Why Anxiety Feels Physical: Understanding Your Nervous System | Cedar Rose Counseling

 

If you've ever experienced a racing heart, stomach in knots, or muscles so tense you can't seem to relax—even when there's no clear danger present—you're not alone. And more importantly, you're not imagining it.

As a licensed therapist specializing in holistic anxiety treatment at Cedar Rose Counseling & Wellness in West Chester, Ohio, I work with women every day who are struggling to understand why their anxiety feels so overwhelmingly physical. They often come to therapy asking, "Why can't I just calm down?" or "What's wrong with me?"

Here's what I tell them: Nothing is wrong with you. Your body is doing exactly what it's designed to do.

Anxiety isn't just a mental experience—it's a full-body phenomenon rooted in your nervous system's attempt to protect you. When you understand what's actually happening in your body during anxious moments, everything starts to make sense. And from that understanding, real healing becomes possible.

Understanding Your Autonomic Nervous System

To understand why anxiety feels so physical, we first need to talk about your autonomic nervous system (ANS)—your body's built-in autopilot system.

The autonomic nervous system runs continuously in the background, managing essential functions you don't consciously control: your heartbeat, breathing rate, digestion, body temperature, and more. It's an incredibly sophisticated system designed to keep you alive and functioning optimally.

The ANS has two primary branches that work in balance:

The Sympathetic Nervous System: Your Body's Alarm System

Think of your sympathetic nervous system as your internal security system. It's designed to activate when your brain or body detects a potential threat to your safety or well-being. This is often called the "fight-or-flight" response, and it's an evolutionary survival mechanism that has kept humans alive for millennia.

The Parasympathetic Nervous System: Your Rest-and-Digest System

The parasympathetic nervous system is essentially the opposite—it's your "rest-and-digest" mode. When this system is active, you feel calm, safe, and connected. Your body can focus on restoration, healing, digestion, and social connection.

A Deeper Look: Polyvagal Theory

Modern neuroscience, particularly Polyvagal Theory developed by Dr. Stephen Porges, has given us an even more nuanced understanding of how our nervous system functions. According to this theory, the parasympathetic nervous system actually has two distinct parts:

  1. Ventral Vagal System (Social Engagement): This is the state where you feel truly safe and connected. You can think clearly, engage with others, and respond flexibly to your environment. This is the optimal state for daily functioning and relationship building.

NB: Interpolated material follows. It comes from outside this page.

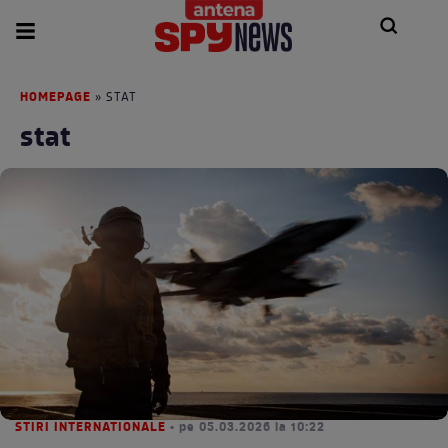
HOMEPAGE
» STAT
stat
STIRI INTERNATIONALE
• pe 05.03.2026 la 10:22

  2. Dorsal Vagal System (Shutdown): When stress becomes completely overwhelming, your body might shift into this shutdown or "freeze" mode. You might feel numb, disconnected, or immobilized. This is your body's last-resort protective response when fight or flight aren't options.

For the purposes of understanding anxiety, we're going to focus primarily on the sympathetic nervous system—because this is where anxiety lives.

Why Your Body Goes Into Protection Mode

Your sympathetic nervous system is designed to activate whenever your brain or body identifies a possible threat. And this is the key word: possible.

Your nervous system doesn't distinguish between actual, immediate physical danger (like a car swerving into your lane) and perceived psychological threats. It responds to both with the same protective activation.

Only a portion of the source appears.